▶ **Your assignment**
An acceptable answer contains every record below, unchanged, and no pictures.
□ □ □
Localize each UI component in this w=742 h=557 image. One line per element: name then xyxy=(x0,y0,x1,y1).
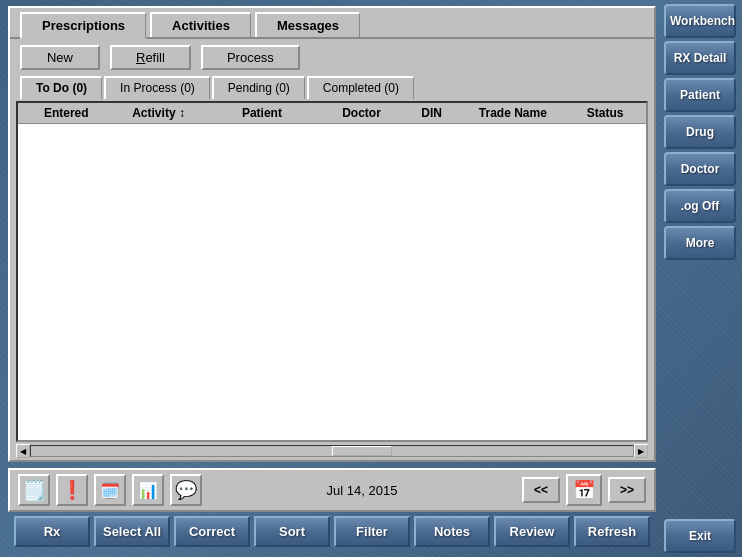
chat-icon-button[interactable]: 💬 xyxy=(170,474,202,506)
scrollbar-track[interactable] xyxy=(30,445,634,457)
rx-detail-button[interactable]: RX Detail xyxy=(664,41,736,75)
sort-button[interactable]: Sort xyxy=(254,516,330,547)
bottom-action-bar: Rx Select All Correct Sort Filter Notes … xyxy=(8,512,656,551)
sticky-note-icon: 🗒️ xyxy=(22,478,47,502)
refresh-button[interactable]: Refresh xyxy=(574,516,650,547)
main-container: Prescriptions Activities Messages New Re… xyxy=(0,0,742,557)
review-button[interactable]: Review xyxy=(494,516,570,547)
select-all-button[interactable]: Select All xyxy=(94,516,170,547)
col-doctor: Doctor xyxy=(317,106,406,120)
action-buttons-row: New Refill Process xyxy=(10,39,654,76)
drug-button[interactable]: Drug xyxy=(664,115,736,149)
date-display: Jul 14, 2015 xyxy=(208,483,516,498)
col-entered: Entered xyxy=(22,106,111,120)
grid-icon-button[interactable]: 📊 xyxy=(132,474,164,506)
col-activity[interactable]: Activity ↕ xyxy=(111,106,207,120)
refill-button[interactable]: Refill xyxy=(110,45,191,70)
prescriptions-table: Entered Activity ↕ Patient Doctor DIN Tr… xyxy=(16,101,648,442)
subtab-pending[interactable]: Pending (0) xyxy=(212,76,305,99)
grid-icon: 📊 xyxy=(138,481,158,500)
right-sidebar: Workbench RX Detail Patient Drug Doctor … xyxy=(662,0,742,557)
tab-messages[interactable]: Messages xyxy=(255,12,360,37)
rx-button[interactable]: Rx xyxy=(14,516,90,547)
tab-activities[interactable]: Activities xyxy=(150,12,251,37)
exclamation-icon: ❗ xyxy=(61,479,83,501)
workbench-button[interactable]: Workbench xyxy=(664,4,736,38)
more-button[interactable]: More xyxy=(664,226,736,260)
col-tradename: Trade Name xyxy=(458,106,569,120)
table-header: Entered Activity ↕ Patient Doctor DIN Tr… xyxy=(18,103,646,124)
doctor-button[interactable]: Doctor xyxy=(664,152,736,186)
calculator-icon-button[interactable]: 🗓️ xyxy=(94,474,126,506)
col-status: Status xyxy=(568,106,642,120)
prev-nav-button[interactable]: << xyxy=(522,477,560,503)
calc-icon: 🗓️ xyxy=(100,481,120,500)
calendar-icon: 📅 xyxy=(573,479,595,501)
patient-button[interactable]: Patient xyxy=(664,78,736,112)
scrollbar-thumb[interactable] xyxy=(332,446,392,456)
subtab-completed[interactable]: Completed (0) xyxy=(307,76,414,99)
note-icon-button[interactable]: 🗒️ xyxy=(18,474,50,506)
status-bar: 🗒️ ❗ 🗓️ 📊 💬 Jul 14, 2015 << 📅 >> xyxy=(8,468,656,512)
chat-icon: 💬 xyxy=(175,479,197,501)
correct-button[interactable]: Correct xyxy=(174,516,250,547)
content-area: Prescriptions Activities Messages New Re… xyxy=(0,0,662,557)
col-din: DIN xyxy=(406,106,458,120)
main-panel: Prescriptions Activities Messages New Re… xyxy=(8,6,656,462)
new-button[interactable]: New xyxy=(20,45,100,70)
top-tabs: Prescriptions Activities Messages xyxy=(10,8,654,39)
scroll-right-arrow[interactable]: ▶ xyxy=(634,444,648,458)
process-button[interactable]: Process xyxy=(201,45,300,70)
subtab-inprocess[interactable]: In Process (0) xyxy=(104,76,210,99)
sub-tabs: To Do (0) In Process (0) Pending (0) Com… xyxy=(10,76,654,99)
tab-prescriptions[interactable]: Prescriptions xyxy=(20,12,146,39)
subtab-todo[interactable]: To Do (0) xyxy=(20,76,102,100)
next-nav-button[interactable]: >> xyxy=(608,477,646,503)
scroll-left-arrow[interactable]: ◀ xyxy=(16,444,30,458)
horizontal-scrollbar[interactable]: ◀ ▶ xyxy=(10,442,654,460)
col-patient: Patient xyxy=(207,106,318,120)
filter-button[interactable]: Filter xyxy=(334,516,410,547)
exit-button[interactable]: Exit xyxy=(664,519,736,553)
calendar-nav-icon-button[interactable]: 📅 xyxy=(566,474,602,506)
notes-button[interactable]: Notes xyxy=(414,516,490,547)
table-body xyxy=(18,124,646,440)
warning-icon-button[interactable]: ❗ xyxy=(56,474,88,506)
log-off-button[interactable]: .og Off xyxy=(664,189,736,223)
□ □ □
▶ **Exercise output**
Localize each UI component in this w=742 h=557 image. One line per element: name then xyxy=(x0,y0,x1,y1).
chat-icon-button[interactable]: 💬 xyxy=(170,474,202,506)
scrollbar-track[interactable] xyxy=(30,445,634,457)
rx-detail-button[interactable]: RX Detail xyxy=(664,41,736,75)
sort-button[interactable]: Sort xyxy=(254,516,330,547)
bottom-action-bar: Rx Select All Correct Sort Filter Notes … xyxy=(8,512,656,551)
sticky-note-icon: 🗒️ xyxy=(22,478,47,502)
refresh-button[interactable]: Refresh xyxy=(574,516,650,547)
main-container: Prescriptions Activities Messages New Re… xyxy=(0,0,742,557)
review-button[interactable]: Review xyxy=(494,516,570,547)
select-all-button[interactable]: Select All xyxy=(94,516,170,547)
col-doctor: Doctor xyxy=(317,106,406,120)
action-buttons-row: New Refill Process xyxy=(10,39,654,76)
drug-button[interactable]: Drug xyxy=(664,115,736,149)
date-display: Jul 14, 2015 xyxy=(208,483,516,498)
col-entered: Entered xyxy=(22,106,111,120)
grid-icon-button[interactable]: 📊 xyxy=(132,474,164,506)
col-activity[interactable]: Activity ↕ xyxy=(111,106,207,120)
refill-button[interactable]: Refill xyxy=(110,45,191,70)
prescriptions-table: Entered Activity ↕ Patient Doctor DIN Tr… xyxy=(16,101,648,442)
subtab-pending[interactable]: Pending (0) xyxy=(212,76,305,99)
grid-icon: 📊 xyxy=(138,481,158,500)
right-sidebar: Workbench RX Detail Patient Drug Doctor … xyxy=(662,0,742,557)
tab-messages[interactable]: Messages xyxy=(255,12,360,37)
rx-button[interactable]: Rx xyxy=(14,516,90,547)
tab-activities[interactable]: Activities xyxy=(150,12,251,37)
exclamation-icon: ❗ xyxy=(61,479,83,501)
workbench-button[interactable]: Workbench xyxy=(664,4,736,38)
more-button[interactable]: More xyxy=(664,226,736,260)
col-tradename: Trade Name xyxy=(458,106,569,120)
table-header: Entered Activity ↕ Patient Doctor DIN Tr… xyxy=(18,103,646,124)
doctor-button[interactable]: Doctor xyxy=(664,152,736,186)
calculator-icon-button[interactable]: 🗓️ xyxy=(94,474,126,506)
col-status: Status xyxy=(568,106,642,120)
prev-nav-button[interactable]: << xyxy=(522,477,560,503)
calc-icon: 🗓️ xyxy=(100,481,120,500)
calendar-icon: 📅 xyxy=(573,479,595,501)
patient-button[interactable]: Patient xyxy=(664,78,736,112)
scrollbar-thumb[interactable] xyxy=(332,446,392,456)
subtab-completed[interactable]: Completed (0) xyxy=(307,76,414,99)
note-icon-button[interactable]: 🗒️ xyxy=(18,474,50,506)
status-bar: 🗒️ ❗ 🗓️ 📊 💬 Jul 14, 2015 << 📅 >> xyxy=(8,468,656,512)
chat-icon: 💬 xyxy=(175,479,197,501)
correct-button[interactable]: Correct xyxy=(174,516,250,547)
content-area: Prescriptions Activities Messages New Re… xyxy=(0,0,662,557)
col-din: DIN xyxy=(406,106,458,120)
main-panel: Prescriptions Activities Messages New Re… xyxy=(8,6,656,462)
new-button[interactable]: New xyxy=(20,45,100,70)
top-tabs: Prescriptions Activities Messages xyxy=(10,8,654,39)
scroll-right-arrow[interactable]: ▶ xyxy=(634,444,648,458)
process-button[interactable]: Process xyxy=(201,45,300,70)
subtab-inprocess[interactable]: In Process (0) xyxy=(104,76,210,99)
sub-tabs: To Do (0) In Process (0) Pending (0) Com… xyxy=(10,76,654,99)
tab-prescriptions[interactable]: Prescriptions xyxy=(20,12,146,39)
subtab-todo[interactable]: To Do (0) xyxy=(20,76,102,100)
next-nav-button[interactable]: >> xyxy=(608,477,646,503)
scroll-left-arrow[interactable]: ◀ xyxy=(16,444,30,458)
horizontal-scrollbar[interactable]: ◀ ▶ xyxy=(10,442,654,460)
col-patient: Patient xyxy=(207,106,318,120)
filter-button[interactable]: Filter xyxy=(334,516,410,547)
exit-button[interactable]: Exit xyxy=(664,519,736,553)
calendar-nav-icon-button[interactable]: 📅 xyxy=(566,474,602,506)
notes-button[interactable]: Notes xyxy=(414,516,490,547)
table-body xyxy=(18,124,646,440)
warning-icon-button[interactable]: ❗ xyxy=(56,474,88,506)
log-off-button[interactable]: .og Off xyxy=(664,189,736,223)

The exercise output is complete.